Towards a New Westphalian Order?
While digital strikes are unlikely to destroy the tangible gains that the Islamic State has obtained, this emerging conflict could represent the beginning of the end of the old international state system. Previously, states were perceived as the international actors of merit; now, even though PGOs are unlikely to acquire a sufficient degree of coercive power to challenge standing armies anytime soon, it is clear that they are going to be playing some role in international affairs moving forward.
In the midst of this historical occurrence, it is worth pondering what the future of the international state system holds, given changes in technology, increased access to information, and calls to action that inspire groups from across cultures and continents, to respond, in real time, to emerging threats. What happens to the old Westphalian order when individuals and non-state actors suddenly become significant agents of action in international affairs?
It is far too early to tell whether, in the long term, PGOs will be a benefit or hindrance to the international order. What is clear, however, is that these organizations are slowly accumulating greater influence and are beginning to have more substantive impact in the world.
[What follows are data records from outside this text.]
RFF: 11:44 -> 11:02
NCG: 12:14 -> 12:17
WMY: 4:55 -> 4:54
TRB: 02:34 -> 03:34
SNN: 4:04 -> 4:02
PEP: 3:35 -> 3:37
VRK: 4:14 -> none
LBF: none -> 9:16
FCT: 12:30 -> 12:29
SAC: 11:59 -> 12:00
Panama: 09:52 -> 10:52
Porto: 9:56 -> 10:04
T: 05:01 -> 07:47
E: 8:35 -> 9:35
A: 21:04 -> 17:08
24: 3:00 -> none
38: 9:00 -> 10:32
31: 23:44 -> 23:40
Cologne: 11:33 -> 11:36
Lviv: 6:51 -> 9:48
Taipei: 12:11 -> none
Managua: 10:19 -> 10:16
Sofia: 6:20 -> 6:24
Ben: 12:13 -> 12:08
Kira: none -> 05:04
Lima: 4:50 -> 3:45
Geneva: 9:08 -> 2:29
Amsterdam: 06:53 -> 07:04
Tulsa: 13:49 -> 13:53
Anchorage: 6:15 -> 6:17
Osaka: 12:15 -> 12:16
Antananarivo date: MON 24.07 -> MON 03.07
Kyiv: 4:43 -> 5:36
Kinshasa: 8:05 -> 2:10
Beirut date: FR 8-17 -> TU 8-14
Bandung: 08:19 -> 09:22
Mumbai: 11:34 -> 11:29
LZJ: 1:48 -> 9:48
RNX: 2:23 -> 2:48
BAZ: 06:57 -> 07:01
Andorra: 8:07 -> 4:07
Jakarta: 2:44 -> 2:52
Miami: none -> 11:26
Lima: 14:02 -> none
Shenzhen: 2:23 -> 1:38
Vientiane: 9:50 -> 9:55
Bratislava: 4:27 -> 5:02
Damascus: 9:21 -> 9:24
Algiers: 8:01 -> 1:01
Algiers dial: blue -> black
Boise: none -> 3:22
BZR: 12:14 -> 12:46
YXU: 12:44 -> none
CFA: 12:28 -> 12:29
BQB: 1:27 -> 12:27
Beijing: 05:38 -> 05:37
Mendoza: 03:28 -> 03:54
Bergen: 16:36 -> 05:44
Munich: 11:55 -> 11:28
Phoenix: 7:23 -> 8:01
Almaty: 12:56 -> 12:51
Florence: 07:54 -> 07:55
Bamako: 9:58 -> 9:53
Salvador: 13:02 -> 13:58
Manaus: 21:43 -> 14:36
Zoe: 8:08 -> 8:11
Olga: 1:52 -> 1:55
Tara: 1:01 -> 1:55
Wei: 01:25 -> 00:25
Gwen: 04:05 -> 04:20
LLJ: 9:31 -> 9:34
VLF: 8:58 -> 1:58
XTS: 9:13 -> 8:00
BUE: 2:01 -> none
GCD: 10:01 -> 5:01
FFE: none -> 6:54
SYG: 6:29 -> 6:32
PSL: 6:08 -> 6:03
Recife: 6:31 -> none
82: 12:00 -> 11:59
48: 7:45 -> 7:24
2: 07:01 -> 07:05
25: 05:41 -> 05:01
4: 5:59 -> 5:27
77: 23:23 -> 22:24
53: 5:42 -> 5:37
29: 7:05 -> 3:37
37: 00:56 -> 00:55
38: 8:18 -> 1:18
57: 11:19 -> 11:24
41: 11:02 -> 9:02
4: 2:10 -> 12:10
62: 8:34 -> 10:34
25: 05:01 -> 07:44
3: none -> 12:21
For better or worse, these new associations are going to be with us so long as the Internet remains a transnational communications platform; limiting their power will be increasingly difficult as power continues to be more and more decentralized and distributed out of the hands of strong central authorities.
Sovereignty of states emerged as the legal norm after the Thirty Years’ War – what comes of the war being played out between ISIS and Anonymous remains to be seen.